Dienstagabend, nach dem besten Training mit meinen Jüngsten im Jahr 2026, fuhr ich mit Papa zum Wertstoffhof. Dort traf ich auf meinen ehemaligen Klassenlehrer aus der 6. Klasse. Er erkannte mich zwar, konnte mich aber nicht richtig zuordnen – ich wurde jedenfalls nicht mit Namen angesprochen. Viel Zeit zum Reden blieb uns ohnehin nicht.

Ich stand auf der Treppe zum Container und hatte gerade unseren Rasenschnitt entleert, als ich sah, wie mein ehemaliger Lehrer mit einem vollen Korb auf mich zukam. Ich bot ihm an, seinen Korb mit Heckenschnitt und Unkraut ebenfalls auszuleeren. Das tat ich dann auch.

Mitten im Vorgang rief er plötzlich: „Stopp!"

Doch da war es schon zu spät – sein Korb war bereits entleert. Er begann sofort, im frisch ausgekippten Grünschnitt zu suchen, und zog tatsächlich eine Kehrschaufel heraus. „Da hatte ich aber Glück", meinte er. „Die hätte ich sonst morgen früh gesucht."
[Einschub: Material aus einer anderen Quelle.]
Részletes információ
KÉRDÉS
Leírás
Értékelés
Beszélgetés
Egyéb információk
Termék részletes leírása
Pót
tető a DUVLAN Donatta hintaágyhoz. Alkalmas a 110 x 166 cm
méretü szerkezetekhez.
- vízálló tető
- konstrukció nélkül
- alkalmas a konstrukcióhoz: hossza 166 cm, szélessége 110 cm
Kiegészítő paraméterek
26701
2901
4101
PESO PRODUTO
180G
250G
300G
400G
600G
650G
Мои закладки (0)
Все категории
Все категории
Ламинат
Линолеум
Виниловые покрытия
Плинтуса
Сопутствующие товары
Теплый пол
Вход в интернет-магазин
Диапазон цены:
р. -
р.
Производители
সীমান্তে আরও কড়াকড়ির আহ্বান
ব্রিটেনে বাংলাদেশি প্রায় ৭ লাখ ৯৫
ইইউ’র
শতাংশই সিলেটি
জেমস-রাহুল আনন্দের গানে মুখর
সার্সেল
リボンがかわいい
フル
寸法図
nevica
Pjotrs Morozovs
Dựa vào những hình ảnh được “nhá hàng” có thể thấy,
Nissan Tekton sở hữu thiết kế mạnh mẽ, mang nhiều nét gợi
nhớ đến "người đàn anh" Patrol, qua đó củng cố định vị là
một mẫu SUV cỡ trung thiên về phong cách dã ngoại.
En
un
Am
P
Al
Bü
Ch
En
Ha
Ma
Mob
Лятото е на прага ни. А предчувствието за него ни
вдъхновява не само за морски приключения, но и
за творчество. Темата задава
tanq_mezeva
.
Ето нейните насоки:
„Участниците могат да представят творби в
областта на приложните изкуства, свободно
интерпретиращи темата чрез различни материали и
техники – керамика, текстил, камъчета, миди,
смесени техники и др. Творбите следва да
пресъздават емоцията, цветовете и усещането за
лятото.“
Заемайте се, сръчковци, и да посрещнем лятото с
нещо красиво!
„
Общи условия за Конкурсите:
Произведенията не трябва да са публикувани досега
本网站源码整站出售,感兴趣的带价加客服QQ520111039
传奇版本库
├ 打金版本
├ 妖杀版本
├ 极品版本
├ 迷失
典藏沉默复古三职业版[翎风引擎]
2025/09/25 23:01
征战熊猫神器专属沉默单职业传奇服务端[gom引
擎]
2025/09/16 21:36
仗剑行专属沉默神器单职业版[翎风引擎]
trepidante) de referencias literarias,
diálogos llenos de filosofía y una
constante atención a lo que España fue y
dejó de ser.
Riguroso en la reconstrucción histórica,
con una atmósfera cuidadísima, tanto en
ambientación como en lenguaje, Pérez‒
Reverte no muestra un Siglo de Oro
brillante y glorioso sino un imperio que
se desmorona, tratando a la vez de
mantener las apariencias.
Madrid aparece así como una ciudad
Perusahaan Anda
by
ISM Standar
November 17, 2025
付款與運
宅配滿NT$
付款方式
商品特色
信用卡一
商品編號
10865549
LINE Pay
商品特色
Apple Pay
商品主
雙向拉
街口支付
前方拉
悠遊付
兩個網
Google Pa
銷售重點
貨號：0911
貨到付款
Wenig später saß ich nach einer kurzen Verabschiedung wieder bei Papa im Auto. Unser Weg führte uns zu einem Discounter.

Kaum hatte ich den Laden betreten, blieb mir plötzlich die Luft weg. Meine Brust verengte sich, und ich hatte für einige Minuten Schmerzen. Ausgerechnet im Beisein von Papa, der sich Sorgen machte. Er fragte, ob ich Herzschmerzen hätte, was ich ehrlicherweise verneinte.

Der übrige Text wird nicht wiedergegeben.